The UK’s Financial Conduct Authority (FCA) recently announced that it was establishing the Financial Advice Market Review (FAMR) to examine how ditching embedded comp has limited access to advice for those most in need of it.
This "experiment (of eliminating embedded comp.) has inevitably resulted in rising advice costs, reduced adviser numbers and a significant reduction in the delivery of financial advice,” Richard Bishop, a practicing financial advisor in the UK and Coventry University College lecturer, writes in a scathing op-ed in the Financial Times. “The FCA has proven to be a very expensive way of delivering regulation in the UK; it may be the case that the implementation of the FAMR requires a new regulator, not a new regulatory approach.”
That desire to hold the regulator accountable for unintended consequences of dropping embedded commissions is growing following a FCA post-implementation review of its commission reforms in December 2014. It found that the cost of advice has increased but the FCA has yet to comment on the total impact including the value delivered as a result of the changes.
Regardless, opponents of the reforms believe there’s an “advice gap” that’s come to pass as a result of the various changes implemented 32 months ago including the elimination of embedded commissions.
However, Toronto economist and former UK adviser Andrew Teasdale sees the UK reforms as having unfolded exactly as it should be.

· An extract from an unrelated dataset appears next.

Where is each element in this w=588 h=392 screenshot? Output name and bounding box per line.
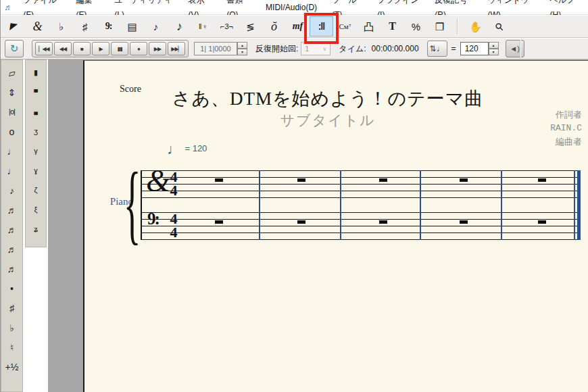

“Access to ‘advice’ has never really been the major problem, in my opinion. Access to cost effective simple solutions has been, especially for the many smaller investors,” Teasdale wrote in an email to WP. “We have the technology and ability to deliver the RDR, this is just a natural progression, and history is littered with the revolts of those displaced by progress.”
UK pundits have said a ban on embedded commissions for advisers has hurt clients.